Earlier this week, Treasury and the IRS issued guidance to halt the use of partnership rules in the Internal Revenue Code to engage in abusive basis-shifting transactions whereby tax basis is stripped from certain assets and allocated to other assets to increase a taxpayer's depreciation deductions or reduce taxable gain. According to the IRS Commissioner, this announcement signals the IRS is accelerating its work in the partnership arena, an area that was historically overlooked due to the lack of IRS funding. With increased funding secured, the IRS is closely scrutinizing transactions employed by partnerships, LLCs, and other pass-through entities to ensure wealthy taxpayers are not engaging in transactions that lack economic substance solely to avoid taxes. In fact, a new associate office has been created within the IRS chief counsel's office to focus exclusively on partnerships and S corporations, as well as trusts and estates.
However, prior experiences with rules promulgated by Treasury to address abusive tax strategies, such as those issued to halt abusive deferred compensation arrangements and those proposed to address carried interest arrangements demonstrate that Treasury sometimes attempts to squash a perceived bug with a sledge hammer. Consequently, there is no guaranty that investors and business partners engaged in legitimate transactions will not get caught in the web of IRS audits targeting pass-through transactions.
The centralized partnership audit regime, enacted almost a decade ago, requires partnerships (and LLCs taxed as partnerships) to designate a partnership representative who has absolute authority to act on behalf of a partnership undergoing a tax audit. Because partnership audits have been few and far between, many partners and LLC members do not fully appreciate the enormous power granted to these individuals. Those that do may have tried to contractually limit this power through provisions in partnership and operating agreements, but these provisions have rarely been put to the test.

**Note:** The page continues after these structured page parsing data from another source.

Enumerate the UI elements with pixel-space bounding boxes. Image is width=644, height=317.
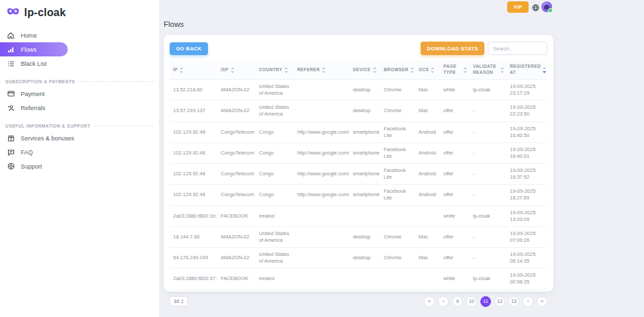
column-header[interactable]: COUNTRY — [256, 60, 294, 79]
first-page-button[interactable]: « — [424, 296, 435, 307]
sort-icon — [464, 67, 467, 73]
registered-date: 19-09-2025 — [510, 167, 545, 174]
column-header[interactable]: PAGE TYPE — [440, 60, 470, 79]
user-avatar[interactable] — [541, 1, 552, 12]
cell-isp: FACEBOOK — [217, 206, 256, 226]
cell-registered-at: 19-09-2025 16:37:52 — [506, 164, 547, 184]
table-row[interactable]: 2a03:2880:f800:1b:: FACEBOOK Ireland whi… — [170, 206, 547, 227]
sidebar-item-label: Support — [21, 163, 42, 170]
cell-country: United States of America — [256, 80, 294, 100]
prev-page-button[interactable]: ‹ — [438, 296, 449, 307]
page-number-button[interactable]: 13 — [508, 296, 519, 307]
sidebar-item-black-list[interactable]: Black List — [0, 56, 159, 71]
last-page-button[interactable]: » — [537, 296, 547, 307]
table-row[interactable]: 18.144.7.80 AMAZON-02 United States of A… — [170, 227, 547, 248]
table-row[interactable]: 13.52.218.60 AMAZON-02 United States of … — [170, 80, 547, 101]
cell-referer: http://www.google.com/ — [294, 122, 350, 142]
cell-browser: Chrome — [380, 248, 415, 268]
sidebar-item-faq[interactable]: FAQ — [0, 145, 159, 159]
table-row[interactable]: 102.129.92.48 CongoTelecom Congo http://… — [170, 185, 547, 206]
lifebuoy-icon — [7, 163, 15, 170]
sidebar-item-support[interactable]: Support — [0, 159, 159, 173]
column-header[interactable]: ISP — [217, 60, 256, 79]
cell-device — [350, 269, 380, 289]
sidebar-item-home[interactable]: Home — [0, 28, 159, 42]
sidebar-item-payment[interactable]: Payment — [0, 87, 159, 101]
go-back-button[interactable]: GO BACK — [170, 42, 208, 55]
logo-text: lp-cloak — [24, 7, 66, 19]
cell-page-type: offer — [440, 143, 470, 163]
page-size-select[interactable]: 10 ▴▾ — [170, 296, 188, 306]
cell-browser — [380, 269, 415, 289]
cell-page-type: white — [440, 269, 470, 289]
table-row[interactable]: 54.176.249.249 AMAZON-02 United States o… — [170, 248, 547, 269]
table-row[interactable]: 13.57.249.137 AMAZON-02 United States of… — [170, 101, 547, 122]
cell-ocs: Android — [415, 164, 440, 184]
column-header[interactable]: BROWSER — [380, 60, 415, 79]
cell-registered-at: 19-09-2025 22:23:50 — [506, 101, 547, 121]
column-header[interactable]: REGISTERED AT — [506, 60, 547, 79]
sort-icon — [543, 67, 546, 73]
sidebar-item-label: FAQ — [21, 149, 33, 156]
cell-ocs: Mac — [415, 80, 440, 100]
cell-validate-reason: - — [470, 122, 506, 142]
cell-country: Congo — [256, 143, 294, 163]
table-row[interactable]: 2a03:2880:f800:37:: FACEBOOK Ireland whi… — [170, 269, 547, 289]
column-header-label: VALIDATE REASON — [473, 64, 498, 76]
column-header-label: BROWSER — [384, 67, 409, 73]
cell-country: Ireland — [256, 206, 294, 226]
table-row[interactable]: 102.129.92.48 CongoTelecom Congo http://… — [170, 164, 547, 185]
registered-time: 07:09:26 — [510, 237, 545, 244]
cell-validate-reason: - — [470, 227, 506, 247]
sort-icon — [284, 67, 288, 73]
search-input[interactable] — [488, 42, 547, 55]
sidebar-item-services-bonuses[interactable]: Services & bonuses — [0, 131, 159, 145]
table-header-row: IP ISP COUNTRY REFERER DEVICE BROWSER OC… — [170, 60, 547, 80]
column-header[interactable]: DEVICE — [350, 60, 380, 79]
cell-page-type: offer — [440, 185, 470, 205]
sort-icon — [373, 67, 376, 73]
cell-validate-reason: lp-cloak — [470, 80, 506, 100]
cell-isp: FACEBOOK — [217, 269, 256, 289]
page-number-button[interactable]: 9 — [452, 296, 463, 307]
column-header[interactable]: VALIDATE REASON — [470, 60, 506, 79]
cell-referer: http://www.google.com/ — [294, 185, 350, 205]
registered-date: 19-09-2025 — [510, 83, 545, 90]
cell-browser: Facebook Lite — [380, 143, 415, 163]
cell-validate-reason: - — [470, 185, 506, 205]
cell-validate-reason: - — [470, 248, 506, 268]
cell-registered-at: 19-09-2025 13:03:09 — [506, 206, 547, 226]
table-row[interactable]: 102.129.92.48 CongoTelecom Congo http://… — [170, 143, 547, 164]
cell-page-type: offer — [440, 164, 470, 184]
download-stats-button[interactable]: DOWNLOAD STATS — [421, 42, 484, 55]
table-row[interactable]: 102.129.92.48 CongoTelecom Congo http://… — [170, 122, 547, 143]
sort-icon — [180, 67, 183, 73]
column-header[interactable]: IP — [170, 60, 217, 79]
cell-device — [350, 206, 380, 226]
cell-validate-reason: - — [470, 101, 506, 121]
page-number-button[interactable]: 12 — [494, 296, 505, 307]
cell-ocs: Android — [415, 143, 440, 163]
registered-time: 16:37:52 — [510, 174, 545, 181]
cell-isp: AMAZON-02 — [217, 248, 256, 268]
cell-registered-at: 19-09-2025 23:17:29 — [506, 80, 547, 100]
cell-page-type: offer — [440, 227, 470, 247]
cell-isp: AMAZON-02 — [217, 80, 256, 100]
gift-icon — [7, 135, 15, 142]
logo[interactable]: lp-cloak — [0, 0, 159, 26]
cell-registered-at: 19-09-2025 07:09:26 — [506, 227, 547, 247]
cell-device: smartphone — [350, 143, 380, 163]
cell-page-type: offer — [440, 122, 470, 142]
sidebar-item-referrals[interactable]: Referrals — [0, 101, 159, 115]
flows-icon — [7, 46, 15, 53]
sidebar-item-flows[interactable]: Flows — [0, 42, 68, 56]
next-page-button[interactable]: › — [523, 296, 533, 307]
cell-page-type: offer — [440, 248, 470, 268]
column-header[interactable]: REFERER — [294, 60, 350, 79]
page-number-button[interactable]: 11 — [480, 296, 491, 307]
language-globe-icon[interactable] — [532, 4, 539, 11]
page-number-button[interactable]: 10 — [466, 296, 477, 307]
vip-button[interactable]: VIP — [507, 1, 529, 13]
column-header-label: IP — [173, 67, 178, 73]
column-header[interactable]: OCS — [415, 60, 440, 79]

Investors and business parties who utilize pass-through structures need to take heed of this recent announcement by the IRS and Treasury and understand that the likelihood of the IRS auditing your entity has significantly increased. Now is the time to ensure you have the proper person representing your entity and that proper checks and balances are in place.
Due to previous years of underfunding, the IRS had cut back on the auditing of wealthy individuals and the shifting of assets among partnerships and companies became common.